Review: To celebrate its twenty-fifth anniversary, Blueprint has delved deep into its back catalogue. "Post Traumatic Son", a collaboration between label owner James Ruskin and Karl O'Connor, features three times in remixed form, with DVS1 dropping a deep take, Robert Hood turning the track into an angular, metallic jacker and Marcel Dettmann remodelling it into a grainy Berghain stomper. In as much as dance floor tracks like "Son..." and the coruscating, gnarly rhythm of Outline's "Encounter" have defined the label since the start, so too does its more abstract work. A shadow of textured sound looms over Ruskin's "Correction Centre A"; Samuel Kerridge's "Operation Neptune" is a trip into the world of grungy electronics, while Lakker's "Static & Amp" fuses haunting vocals with a hissing, humming groove.
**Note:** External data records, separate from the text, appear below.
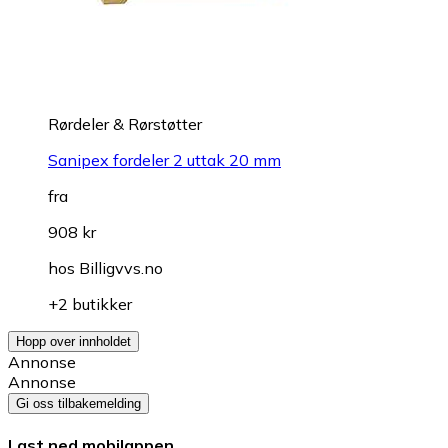
Rørdeler & Rørstøtter
Sanipex fordeler 2 uttak 20 mm
fra
908 kr
hos
Billigvvs.no
+2 butikker
Hopp over innholdet
Annonse
Annonse
Gi oss tilbakemelding
Last ned mobilappen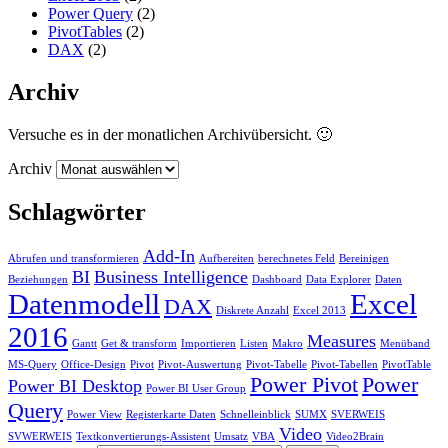
Power Query
(2)
PivotTables
(2)
DAX
(2)
Archiv
Versuche es in der monatlichen Archivübersicht. 🙂
Archiv
Schlagwörter
Add-In
Abrufen und transformieren
Aufbereiten
berechnetes Feld
Bereinigen
BI
Business Intelligence
Beziehungen
Dashboard
Data Explorer
Daten
Datenmodell
Excel
DAX
Diskrete Anzahl
Excel 2013
2016
Measures
Gantt
Get & transform
Importieren
Listen
Makro
Menüband
MS-Query
Office-Design
Pivot
Pivot-Auswertung
Pivot-Tabelle
Pivot-Tabellen
PivotTable
Power Pivot
Power
Power BI Desktop
Power BI User Group
Query
Power View
Registerkarte Daten
Schnelleinblick
SUMX
SVERWEIS
Video
SVWERWEIS
Textkonvertierungs-Assistent
Umsatz
VBA
Video2Brain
Review: Love Love has delivered a varied range of music since it emerged on the digital market in 2008 and Lakker maintain the label's bass-leaning output with the Deathmask EP. The sluggish weight heard throughout their earlier material for Blueprint reinforces "LF9", while snares and staccato white noise strafe the track's arrangement, and forlorn sythns and sombre horns add a tonal musicality. The title track sees Lakker draw inspiration from Aphex Twin through the frenetic pattering of static sound, fractured sythns and placid atmospherics. "Preset Numb" sees Lakker deliver some spooky rave music, with a trippy synth line that sounds like a ghoulish version of what Major Lazer might produce, while "Default Numb" sees a kitchen drawer full of percussive elements and bit crushed keys add a childish and playful shake to a track coated in heavy reverb.
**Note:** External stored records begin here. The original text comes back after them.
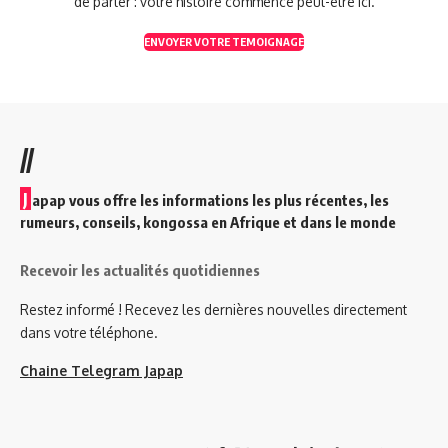
de parler : votre histoire commence peut-être ici.
ENVOYER VOTRE TEMOIGNAGE
//
J
apap vous offre les informations les plus récentes, les
rumeurs, conseils, kongossa en Afrique et dans le monde
Recevoir les actualités quotidiennes
Restez informé ! Recevez les dernières nouvelles directement
dans votre téléphone.
Chaine Telegram Japap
Review: The reason why Dublin-based duo Lakker has attracted a lot of attention is due to the fact that they sound genuinely different. As "Mustard Crying" demonstrates, they are unafraid of dropping a track consisting mainly of beats that sound like someone falling down a flight of stairs and loads of noisy feedback. "Ciar" is only slightly more palatable and revolves around a sludgy bass and walls of screeching noise. But Lakker also have a softer side and even thought they frame it against an itchy, scratchy minimal groove, "Summer Rains" has a fragile beauty to it, its eerie synths feeling like steam rising from the ground after a brief spell of rain on a hot day.